Please copy each line of the data that includes the string "mine".

RECORDS FOR PROCESSING: Begin

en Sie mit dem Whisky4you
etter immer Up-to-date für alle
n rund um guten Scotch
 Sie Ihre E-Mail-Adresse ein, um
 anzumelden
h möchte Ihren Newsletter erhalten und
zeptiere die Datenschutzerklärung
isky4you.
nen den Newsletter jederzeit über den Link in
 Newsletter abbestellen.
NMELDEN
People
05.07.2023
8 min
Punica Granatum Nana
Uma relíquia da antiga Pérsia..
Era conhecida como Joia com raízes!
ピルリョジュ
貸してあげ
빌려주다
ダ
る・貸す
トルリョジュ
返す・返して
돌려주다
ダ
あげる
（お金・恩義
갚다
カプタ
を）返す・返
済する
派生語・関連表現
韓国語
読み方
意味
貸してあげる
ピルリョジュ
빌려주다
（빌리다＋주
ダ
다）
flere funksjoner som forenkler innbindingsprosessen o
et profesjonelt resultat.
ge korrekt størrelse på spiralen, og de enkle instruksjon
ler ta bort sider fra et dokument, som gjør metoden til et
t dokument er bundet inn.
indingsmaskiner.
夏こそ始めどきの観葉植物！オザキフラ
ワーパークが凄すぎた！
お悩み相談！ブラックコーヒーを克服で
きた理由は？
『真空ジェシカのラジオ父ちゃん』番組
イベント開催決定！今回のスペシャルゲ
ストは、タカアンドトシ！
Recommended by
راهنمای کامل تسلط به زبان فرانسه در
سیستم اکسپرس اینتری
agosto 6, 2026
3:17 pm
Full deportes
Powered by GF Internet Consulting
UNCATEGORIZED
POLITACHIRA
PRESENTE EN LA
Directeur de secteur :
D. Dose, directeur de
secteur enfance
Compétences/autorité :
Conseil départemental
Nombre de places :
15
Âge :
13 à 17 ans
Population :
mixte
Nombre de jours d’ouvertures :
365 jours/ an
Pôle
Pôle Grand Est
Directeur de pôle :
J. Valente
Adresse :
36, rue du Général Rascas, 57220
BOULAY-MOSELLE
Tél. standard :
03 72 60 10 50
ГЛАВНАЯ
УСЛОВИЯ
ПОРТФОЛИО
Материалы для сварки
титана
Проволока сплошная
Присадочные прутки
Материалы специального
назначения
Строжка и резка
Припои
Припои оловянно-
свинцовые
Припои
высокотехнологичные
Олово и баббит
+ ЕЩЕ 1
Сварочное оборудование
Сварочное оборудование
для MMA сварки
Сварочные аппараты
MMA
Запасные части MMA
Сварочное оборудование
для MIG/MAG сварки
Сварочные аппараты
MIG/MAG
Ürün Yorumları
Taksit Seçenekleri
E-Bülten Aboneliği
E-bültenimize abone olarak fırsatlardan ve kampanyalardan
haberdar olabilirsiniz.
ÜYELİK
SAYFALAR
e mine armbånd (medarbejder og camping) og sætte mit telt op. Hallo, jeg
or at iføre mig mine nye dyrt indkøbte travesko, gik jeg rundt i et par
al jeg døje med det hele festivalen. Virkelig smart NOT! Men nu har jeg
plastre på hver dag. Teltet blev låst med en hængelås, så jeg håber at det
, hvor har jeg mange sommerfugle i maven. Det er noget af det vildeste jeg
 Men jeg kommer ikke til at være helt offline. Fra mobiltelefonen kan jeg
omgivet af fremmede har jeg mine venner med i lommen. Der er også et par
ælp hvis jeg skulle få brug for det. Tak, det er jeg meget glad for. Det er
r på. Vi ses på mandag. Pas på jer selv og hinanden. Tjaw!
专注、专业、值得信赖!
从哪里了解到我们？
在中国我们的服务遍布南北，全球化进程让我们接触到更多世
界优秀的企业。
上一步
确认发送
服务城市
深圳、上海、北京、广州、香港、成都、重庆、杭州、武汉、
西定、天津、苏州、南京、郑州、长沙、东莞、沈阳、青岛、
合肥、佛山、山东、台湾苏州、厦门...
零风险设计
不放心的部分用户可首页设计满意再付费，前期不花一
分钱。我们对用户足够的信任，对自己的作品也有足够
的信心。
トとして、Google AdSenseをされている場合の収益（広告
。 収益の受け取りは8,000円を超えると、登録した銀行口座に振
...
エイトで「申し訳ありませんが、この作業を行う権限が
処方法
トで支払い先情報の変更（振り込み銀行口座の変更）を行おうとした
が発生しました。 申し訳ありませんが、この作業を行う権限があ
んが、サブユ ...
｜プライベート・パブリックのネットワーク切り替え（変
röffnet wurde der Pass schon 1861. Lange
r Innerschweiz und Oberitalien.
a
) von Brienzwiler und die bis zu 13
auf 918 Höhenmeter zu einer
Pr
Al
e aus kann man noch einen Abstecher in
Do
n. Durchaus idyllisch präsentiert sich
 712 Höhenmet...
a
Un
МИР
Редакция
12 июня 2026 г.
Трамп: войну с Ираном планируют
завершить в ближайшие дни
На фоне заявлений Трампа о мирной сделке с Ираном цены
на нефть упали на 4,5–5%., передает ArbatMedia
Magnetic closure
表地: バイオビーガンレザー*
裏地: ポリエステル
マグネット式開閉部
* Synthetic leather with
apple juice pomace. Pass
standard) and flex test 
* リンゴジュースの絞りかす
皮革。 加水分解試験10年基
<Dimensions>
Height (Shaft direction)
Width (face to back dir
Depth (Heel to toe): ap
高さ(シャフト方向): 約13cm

RECORDS FOR PROCESSING: End

◆ **ANSWER**
e mine armbånd (medarbejder og camping) og sætte mit telt op. Hallo, jeg
or at iføre mig mine nye dyrt indkøbte travesko, gik jeg rundt i et par
omgivet af fremmede har jeg mine venner med i lommen. Der er også et par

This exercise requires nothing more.